= Gael Stack =

Gael Stack (born 1941) is a Texas painter. She lives in Houston and has work in the permanent collections of several museums. Stack has worked as a professor at the University of Houston, serving as the art school's director in 2004 and 2005.

== Biography ==
Stack was born in Chicago, Illinois and attended Catholic school. In 1970, she received a BFA from the University of Illinois, Urbana-Champaign and in 1972, an MFA from Southern Illinois University, Carbondale. Stack moved to Houston in 1973. She first started earning income as a secretary in Houston.
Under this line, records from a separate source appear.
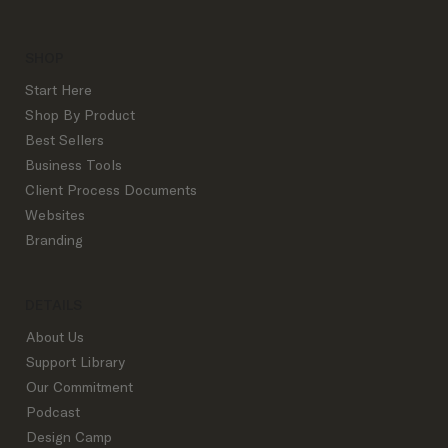
SHOP
Start Here
Shop By Product
Best Sellers
How to Attract Your Dream Client
Business Tools
Client Process Documents
Websites
Branding
DETAILS
About Us
Support Library
Our Commitment
Podcast
Design Camp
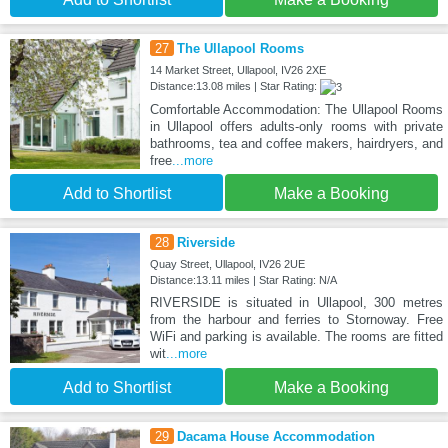
27
The Ullapool Rooms
14 Market Street, Ullapool, IV26 2XE
Distance:13.08 miles | Star Rating:
Comfortable Accommodation: The Ullapool Rooms
in Ullapool offers adults-only rooms with private
bathrooms, tea and coffee makers, hairdryers, and
free
...more
Add to Shortlist
Make a Booking
28
Riverside
Quay Street, Ullapool, IV26 2UE
Distance:13.11 miles | Star Rating: N/A
RIVERSIDE is situated in Ullapool, 300 metres
from the harbour and ferries to Stornoway. Free
WiFi and parking is available. The rooms are fitted
wit
...more
Add to Shortlist
Make a Booking
29
Dacama House Accommodation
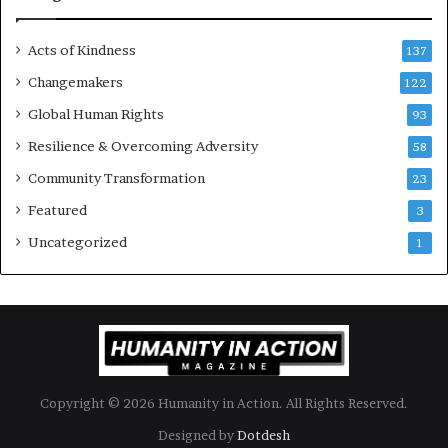
e
s
Acts of Kindness
R
137
e
Changemakers
122
a
d
Global Human Rights
93
e
Resilience & Overcoming Adversity
58
r
s
Community Transformation
23
t
Featured
3
o
B
Uncategorized
1
u
i
l
d
a
M
o
Copyright © 2026 Humanity in Action. All Rights Reserved.
r
e
Designed by
Dotdesh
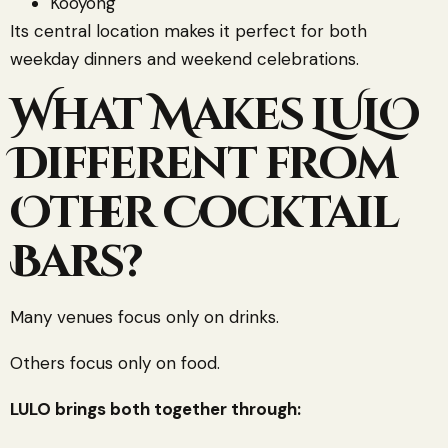
Kooyong
Its central location makes it perfect for both
weekday dinners and weekend celebrations.
What Makes LULO
Different from
Other Cocktail
Bars?
Many venues focus only on drinks.
Others focus only on food.
LULO brings both together through:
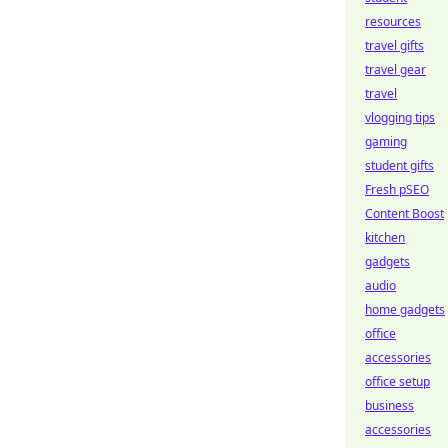
resources
travel gifts
travel gear
travel
vlogging tips
gaming
student gifts
Fresh pSEO
Content Boost
kitchen
gadgets
audio
home gadgets
office
accessories
office setup
business
accessories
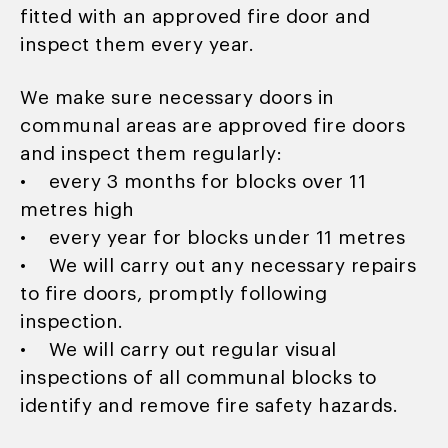
fitted with an approved fire door and
inspect them every year.
We make sure necessary doors in
communal areas are approved fire doors
and inspect them regularly:
• every 3 months for blocks over 11
metres high
• every year for blocks under 11 metres
• We will carry out any necessary repairs
to fire doors, promptly following
inspection.
• We will carry out regular visual
inspections of all communal blocks to
identify and remove fire safety hazards.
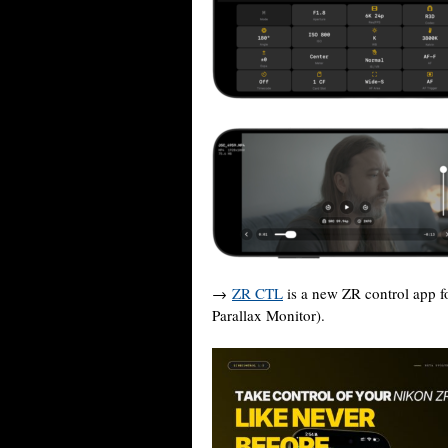
→
ZR CTL
is a new ZR control app f
Parallax Monitor).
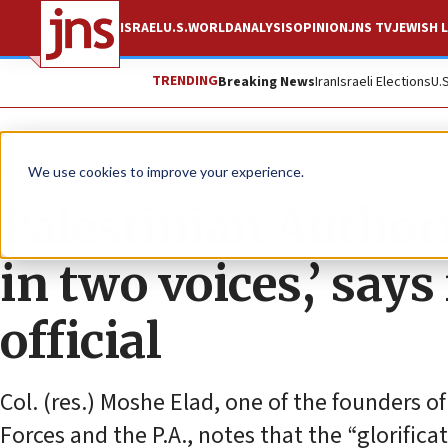
ISRAEL
U.S.
WORLD
ANALYSIS
OPINION
JNS TV
JEWISH L
TRENDING
Breaking News
Iran
Israeli Elections
U.
News
Israel News
We use cookies to improve your experience.
Palestinian Author
in two voices,’ says
official
Col. (res.) Moshe Elad, one of the founders o
Forces and the P.A., notes that the “glorificat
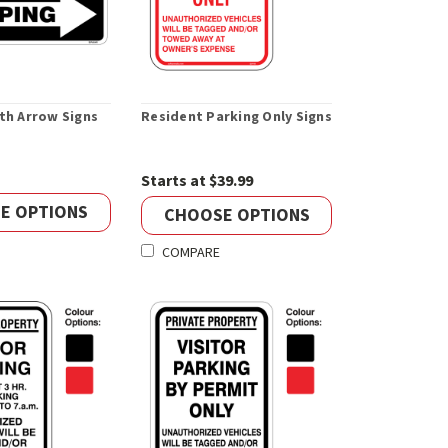
th Arrow Signs
Resident Parking Only Signs
Starts at $39.99
E OPTIONS
CHOOSE OPTIONS
COMPARE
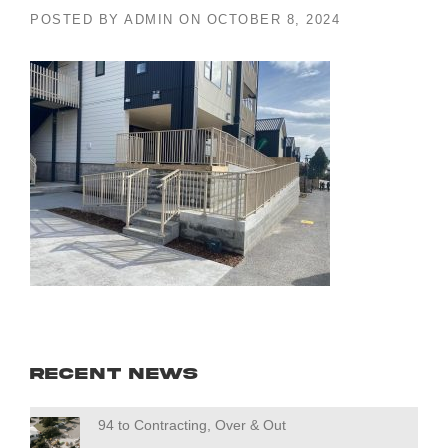
POSTED BY
ADMIN
ON
OCTOBER 8, 2024
Recent News
94 to Contracting, Over & Out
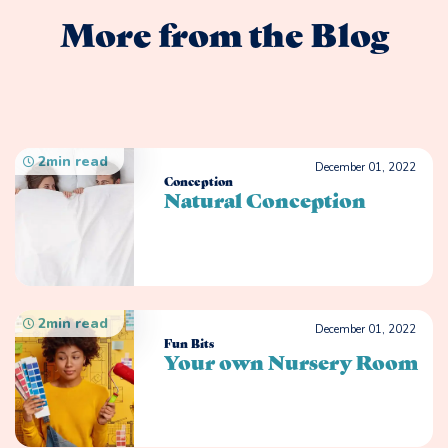
More from the Blog
2
min read
December 01, 2022
Conception
Natural Conception
2
min read
December 01, 2022
Fun Bits
Your own Nursery Room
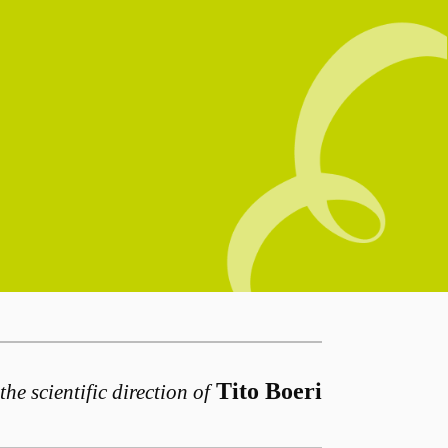
Tito Boeri
the scientific direction of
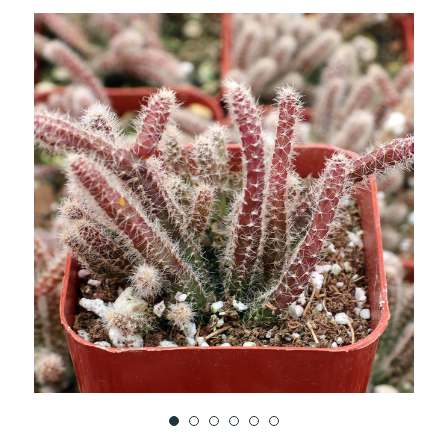
TO
WISH
LIST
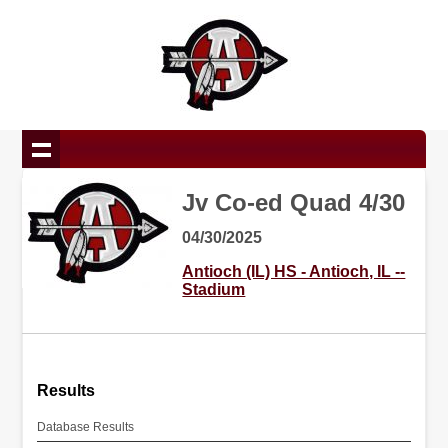
Jv Co-ed Quad 4/30
04/30/2025
Antioch (IL) HS - Antioch, IL --
Stadium
Results
Database Results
Stack was honored with the Moores Professorship in 1999 and served as the Director of the University of Houston's school of art from 2004 to 2005.

== Work ==
Gael Stack's work is unique and is sometimes misunderstood. She places letter-like figures onto dark backgrounds. She creates a relationship between the two dimensions. Her art is dark, yet many people see the layers behind them. She was a single mother raising two sons and the feminist movement resonated with her, influencing her "to have her art reflect her reality." However, critic Alison de Lima Greene emphasizes that her art is not just autobiographical, but it is also very literary, borrowing motifs from other paintings and stories. Stack is interested in exploring "language and its limits" and depicting moments in human life through her art. People confused her work for scribbles on a dark background, however, these figures represented parts of her life. She refuses to talk about her work in detail and allows people to interpret and remember them differently.

Her work is collected by the Beaux Art Museum, the Museum of Fine Arts, Houston, the Dallas Museum of Art, the San Antonio Museum of Art, the El Paso Museum of Art, the Blanton Museum of Art and the Museum of Contemporary Art San Diego.